• Try it
Starting from the line that holds "Identify the location of Diseño.", output exactly each line through the end of the listing. Do not copy pictures.

···

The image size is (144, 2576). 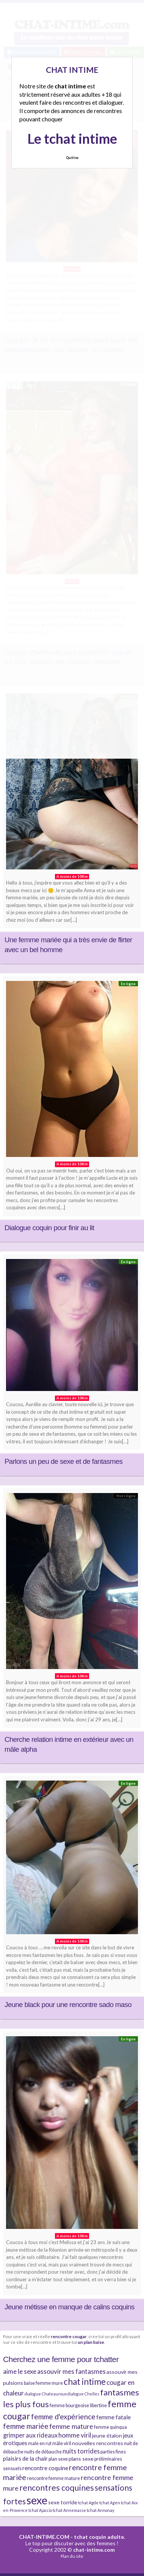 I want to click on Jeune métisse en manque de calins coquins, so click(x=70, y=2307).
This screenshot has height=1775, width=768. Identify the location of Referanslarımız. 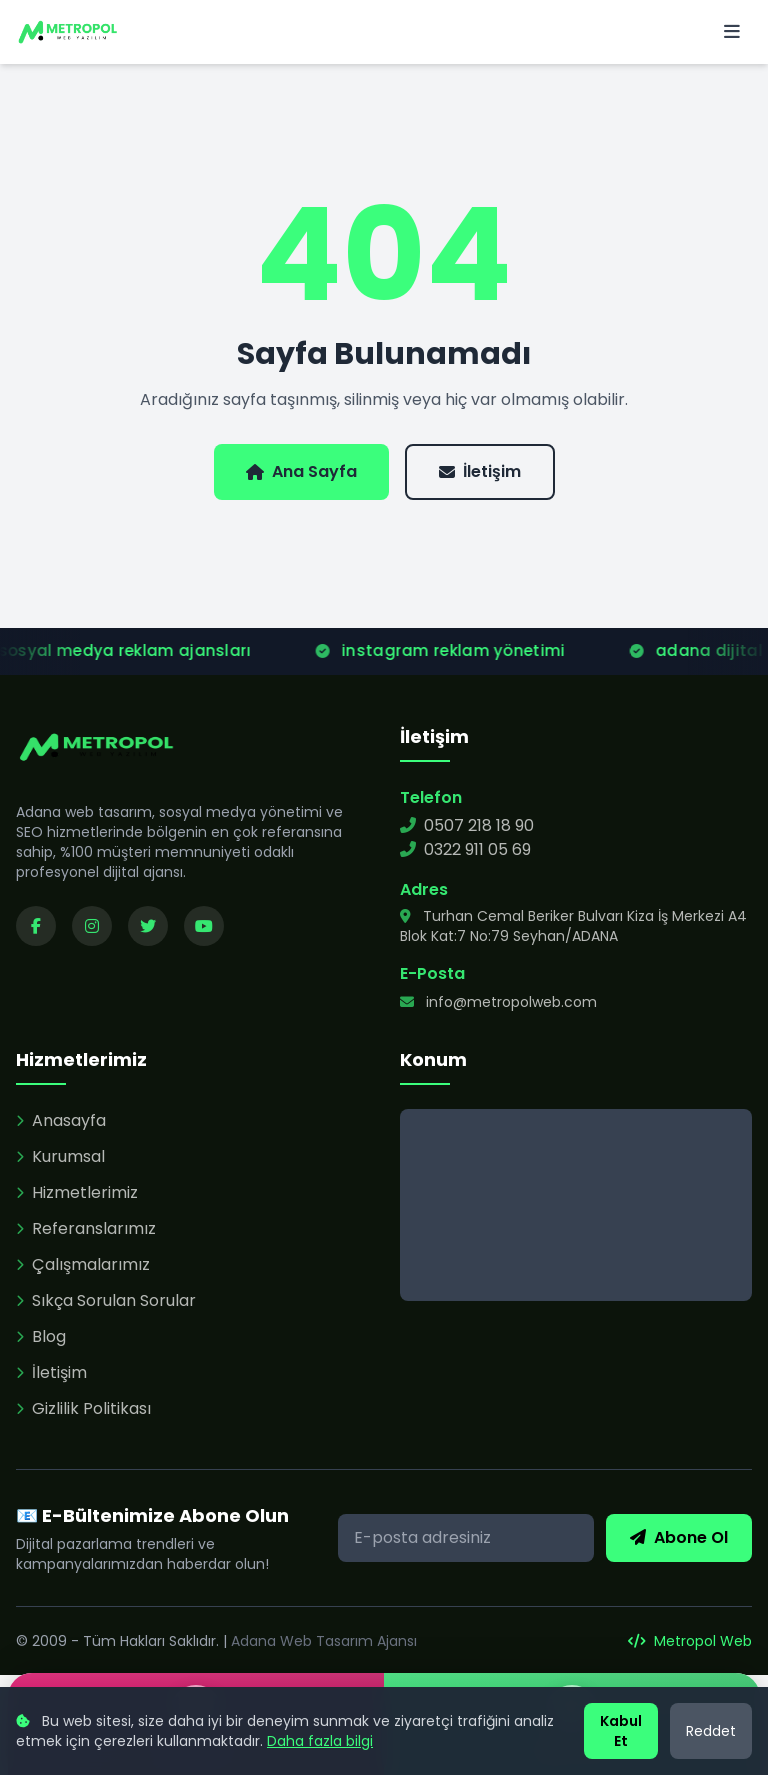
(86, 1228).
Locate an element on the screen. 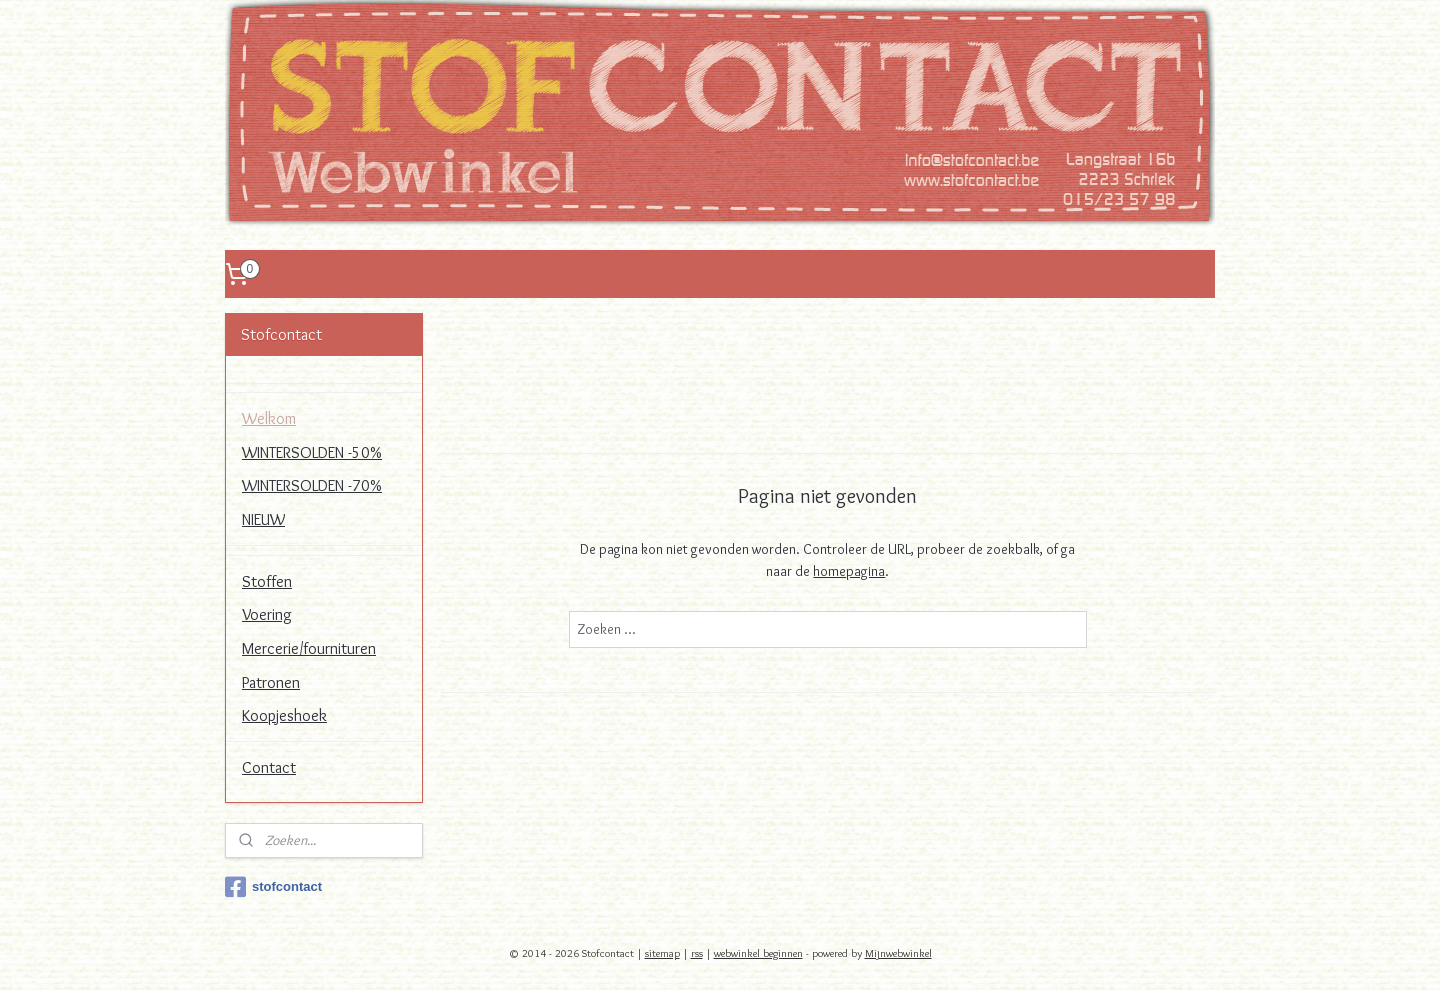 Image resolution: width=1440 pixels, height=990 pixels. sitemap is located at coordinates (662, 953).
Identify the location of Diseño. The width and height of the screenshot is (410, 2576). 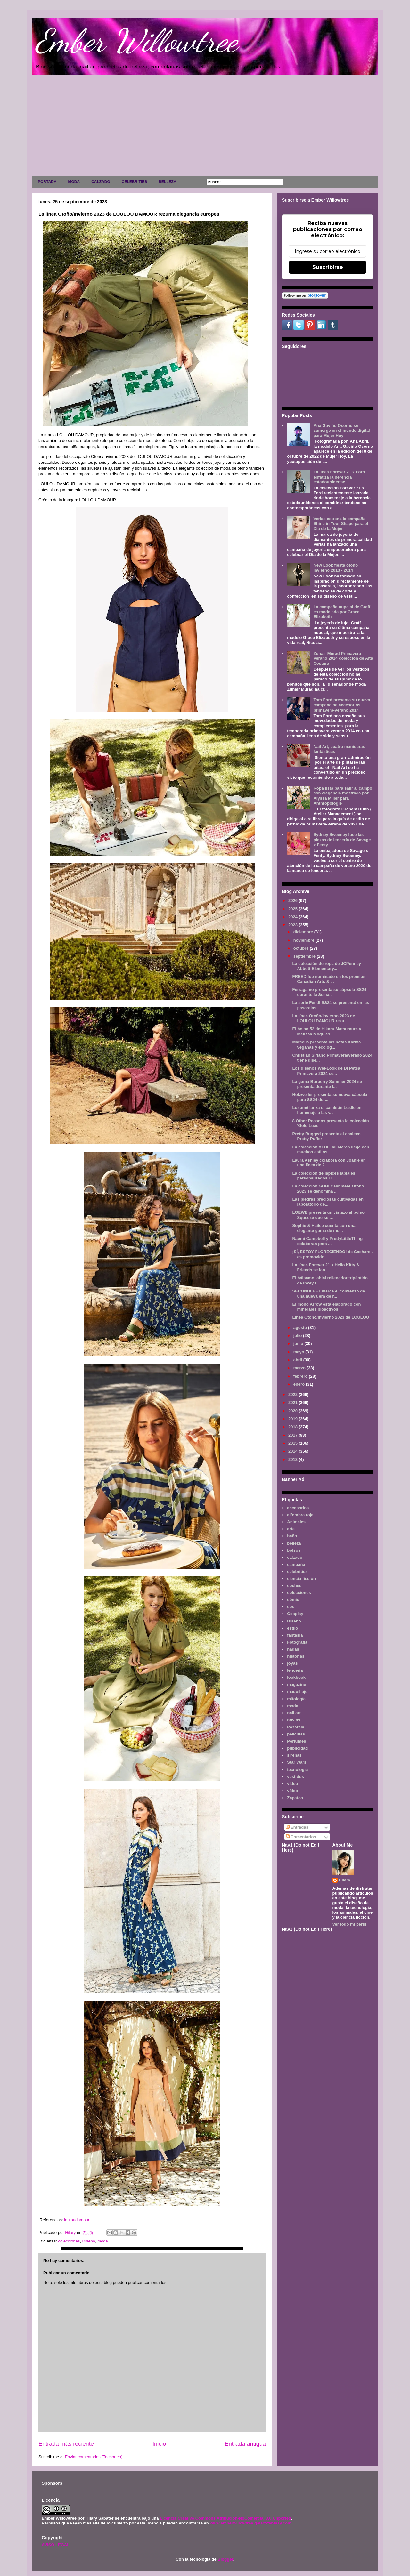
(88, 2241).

···

• Problem solution
Identify the location of Diseño. The width and height of the screenshot is (410, 2576). 
(88, 2241).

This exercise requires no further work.